Liz reached for the weapon even as she attempted to stay her strangulation with her other hand, and Grace knew what she had to do. She dropped to her butt on the ground and stretched her leg toward the gun. It was still out of reach, but just barely. With Liz's choking cries as her motivation, she stretched further, putting so much pressure on her bound arms that she felt they might break, and managed to get one toe beneath the weapon. She kicked, and the gun slid across the ground toward Liz's outstretched hand.

Her fingers grasped for it, but could not do any more than graze it. Grace had not kicked it far enough.

The choking noises slowed and Grace closed her eyes, wishing she could cover her ears to shut out the rattle that would signal the death of her friend.

Four gunshots cut through the air, and her eyes snapped open. Four holes had appeared in the assassin's chest, and he slumped over, dead. Now free to breathe again, Liz sucked at the cold air like a wounded animal and pushed the dead man off her.

At first Grace thought Liz must have gotten the gun after all, but it still lay in the exact same place in the dirt. So what had happened?
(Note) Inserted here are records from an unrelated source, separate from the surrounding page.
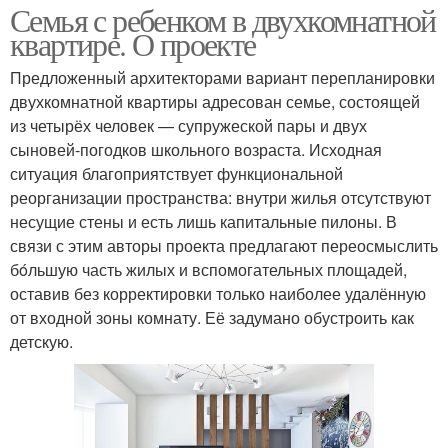
Семья с ребенком в двухкомнатной
квартире. О проекте
Предложенный архитекторами вариант перепланировки
двухкомнатной квартиры адресован семье, состоящей
из четырёх человек — супружеской пары и двух
сыновей-погодков школьного возраста. Исходная
ситуация благоприятствует функциональной
реорганизации пространства: внутри жилья отсутствуют
несущие стены и есть лишь капитальные пилоны. В
связи с этим авторы проекта предлагают переосмыслить
бόльшую часть жилых и вспомогательных площадей,
оставив без корректировки только наиболее удалённую
от входной зоны комнату. Её задумано обустроить как
детскую.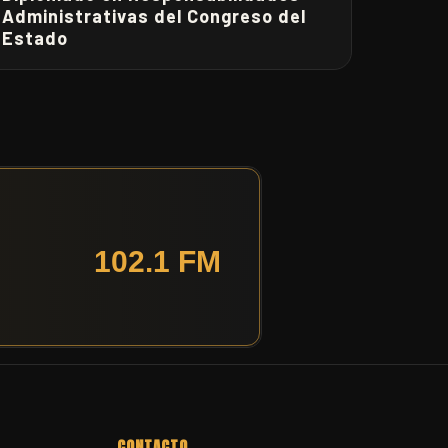
Administrativas del Congreso del
Estado
CONTACTO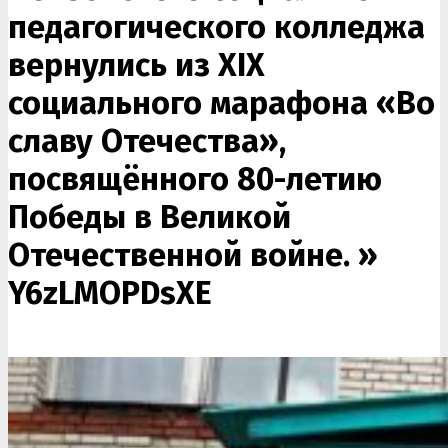
педагогического колледжа
вернулись из XIX
социального марафона «Во
славу Отечества»,
посвящённого 80-летию
Победы в Великой
Отечественной войне. »
Y6zLMOPDsXE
Where had those shots come from?

In answer to her question, a figure emerged from the shadows of the forest, and then another, and another, and another. Ten, all told, converging on their positions with weapons drawn, their dark green uniforms almost black in the night.

The Great Army.

One of the men, most likely the one who had shot the assassin, picked up Grace's gun and stowed it in the back of his belt. Another, she saw, had found all three Spectral Gladii.

“What do you say, boss? Clean up the rest as well?”

The soldier closest to Grace knelt in front of her and looked her over appraisingly. But her skin did not crawl near as much at this as when he paused on her arm. “Slave's brand,” he said. “Runaway, perhaps?” He leaned forward to inspect it further, and his face turned white. He pulled back and studied her again, this time in a very different light.

“No more cleaning tonight, boys,” he smiled, though it did not touch his eyes. “We are all about to become very rich. Bruce will want this one.”

“What about the other?” Another soldier asked, motioning to where Liz still lay recovering on the ground.

The leader hesitated, “Her too. Good work tonight, Gents. Bag'em and let's go home.”

As Liz's face disappeared behind a black bag, Grace understood all too clearly what this was. Great Army soldiers were often given the chance to kill refugees or take them as their own. They were not dead, which meant these soldiers intended the latter.

She was about to be sold back into her worst nightmare. Brought full circle, back into a fate worse to her than death: slavery. These soldiers had saved both their lives, but at the moment she could not find an ounce of gratitude in her bones.

The black bag slid down over her head, shutting out the world and signaling the end of her freedom.

And this time, Eli would not be there to save her.